Do a CPF search for Tritium & Epoxy - you'll find a lot of results, mostly mentioning Norland Optical Adhesive #61. 
:thumbsup: john


----------



## exodus125 (Jun 1, 2009)

thanks for the help, I found a bunch of info. Is that #61 really necessary though, wouldn't any clear curing epoxy be ok?


----------



## jch79 (Jun 1, 2009)

Sure, just about any epoxy will be fine - but a lot of it will yellow over time. Norland is an optical adhesive, so it's crystal clear and doesn't yellow. It's also hard as nails when it dries.
Good luck!
:thumbsup: john


----------



## exodus125 (Jun 1, 2009)

so to cure you just sit it int he sun or what? the info online talked about using a lamp to cure.


----------



## dilbert (Jun 1, 2009)

I used the sun to cure Norland and it worked great.

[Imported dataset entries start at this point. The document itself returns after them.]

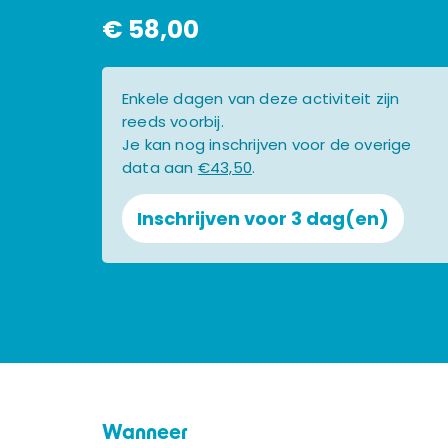
€ 58,00
Enkele dagen van deze activiteit zijn
reeds voorbij.
Je kan nog inschrijven voor de overige
data aan
€43,50
.
Inschrijven voor 3 dag(en)
Wanneer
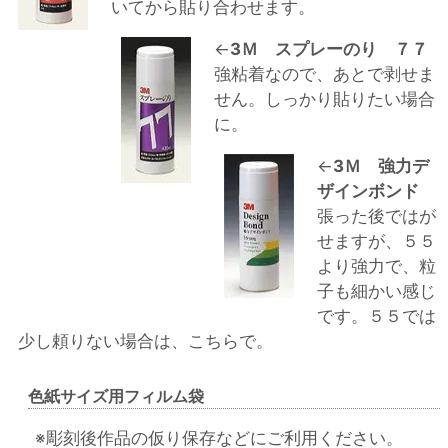
いてから貼り合わせます。
←
3Ｍ スプレーのり ７７
強粘着なので、あとで剥せま
せん。しっかり貼りたい場合
に。
←
3Ｍ 強力デ
ザインボンド
張った後ではが
せますが、５５
より強力で、粒
子も細かい感じ
です。５５では
少し頼りない場合は、こちらで。
色紙サイズ用フィルム袋
※彫刻後作品の仮り保存などにご利用ください。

It's clearer than any clear epoxy I've used. Just dont try applying it in the sun or it will gel up on you in no time. Find a nice shady spot for the install, then move it to the sun to cure.


----------



## exodus125 (Jun 1, 2009)

thanks for the help guys, if anyone has a good place I can order the stuff from the cheapest, let me know. :twothumbs


----------



## jch79 (Jun 1, 2009)

Yup, the sun works just fine, but takes a while. I use a high-power Nichia UV LED to cure mine (I believe they're doing a group buy in the homemade lights forum here). That takes just a couple of minutes to get rock hard, but I leave it on for a while longer, just to make sure it's hard all the way through.


----------



## jch79 (Jun 1, 2009)

exodus125 said:


> thanks for the help guys, if anyone has a good place I can order the stuff from the cheapest, let me know. :twothumbs



CPF user RocketTomato sells it in the CPF Marketplace here. And that's a killer price, since you need so little of the stuff.

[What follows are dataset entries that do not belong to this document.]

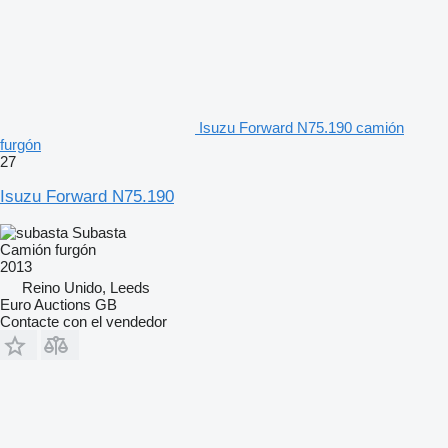
Isuzu Forward N75.190 camión
furgón
27
Isuzu Forward N75.190
Subasta
Camión furgón
2013
Reino Unido, Leeds
Euro Auctions GB
Contacte con el vendedor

I bought mine from Edmund optics, along with the plunger and tips. And a note on storage; I keep it in a waterproof & lightproof case, in a baggie (just to be sure), in the refrigerator. 

:thumbsup: john


----------



## exodus125 (Jun 1, 2009)

last question:

so to glue in place in a groove, would the process be: 

glue, then vial, then more glue? or would it be vial, then glue on top. 

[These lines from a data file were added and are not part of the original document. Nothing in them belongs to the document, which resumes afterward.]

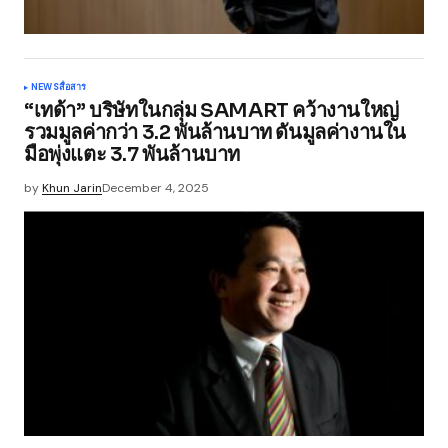
NEWS
สื่อสาร
“เทด้า” บริษัทในกลุ่ม SAMART คว้างานใหญ่
รวมมูลค่ากว่า 3.2 พันล้านบาท ดันมูลค่างานใน
มือพุ่งแตะ 3.7 พันล้านบาท
by
Khun Jarin
December 4, 2025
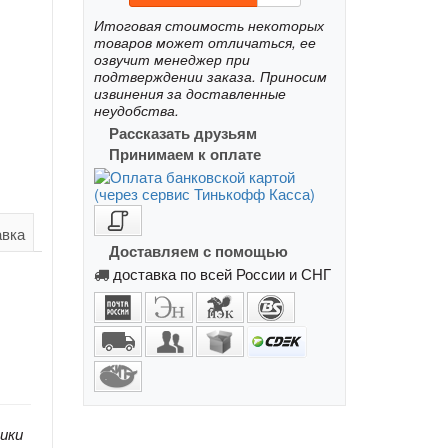
Итоговая стоимость некоторых
товаров может отличаться, ее
озвучит менеджер при
подтверждении заказа. Приносим
извинения за доставленные
неудобства.
Рассказать друзьям
Принимаем к оплате
авка
Доставляем с помощью
доставка по всей России и СНГ
ики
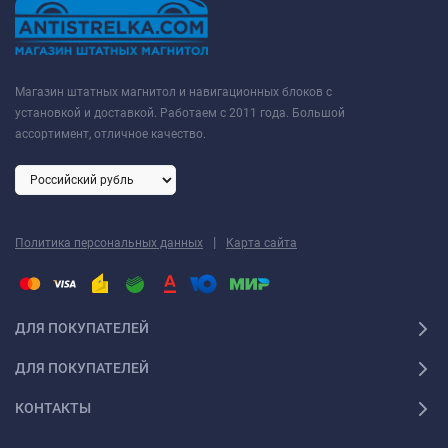
Магазин штатных магнитол и навигационных блоков с
установкой и доставкой. Работаем с 2011 года. Большой
ассортимент, отличное качество.
|
Политика персональных данных
Карта сайта
ДЛЯ ПОКУПАТЕЛЕЙ
ДЛЯ ПОКУПАТЕЛЕЙ
КОНТАКТЫ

can this stuff be sanded down and polished ok?


----------



## exodus125 (Jun 1, 2009)

thanks John, you've been a great help:twothumbs


----------



## jch79 (Jun 1, 2009)

I drop the vial in, then put the glue in, one tiny drop at a time. I'll use a pin to make sure that there isn't any air underneath it, and that the vial is centered.

And if I use too much, I'll just wash it out and start over.

Not sure if it can be sanded - I always make sure to apply just the right amount, keeping in mind that it expands EVER so slightly. The end result should be good enough that sanding would only screw it up!

:thumbsup: john


----------



## exodus125 (Jun 1, 2009)

very good, I am thinking the viscosity of this stuff is lighter than say 5 min epoxy?


----------



## exodus125 (Jun 1, 2009)

considering an ounce of the stuff is about 25 bucks 7 for one ml when an ounce holds almost 30ml is actually kinda expensive no? 7x30 is $210. 

I will be using those to attach a tritium vial to some fire steels handles I make. So I guess it will be good to have some extra stuff around if I end up making a lot.


----------



## jch79 (Jun 1, 2009)

It's a good deal only because it lasts a long time, since you only use drops at a time. Buying it in larger quantities is much cheaper, but how long will it take for you to use that, and how long can you prolong its shelf life? That said, I don't regret buying the (stupidly expensive) plunger and tips from Edmund, as now, buying a replacement barrel of the NOA61 will be pretty low cost compared to the initial investment. :shrug:

As for viscosity - it's thinner than your average 5 minute epoxy.

:thumbsup: john


----------



## exodus125 (Jun 1, 2009)

yea, I guess you make a good point. Maybe I can do a passaround type buy where I use what I need them mail to the next person. Actually that sounds like a great idea...OR I can just buy the 7 dollars worth of stuff. :thinking:

If anyone wants to go halfzies on one bottle I could do that too.


----------



## jch79 (Jun 1, 2009)

I think someone did just that, not long ago - a NOA61 passaround. Just make sure people don't leave it sitting in the sun, or in the heat.
:thumbsup: john


----------



## exodus125 (Jun 1, 2009)

does anyone know if you can mix this stuff with glow powder? :thinking:


----------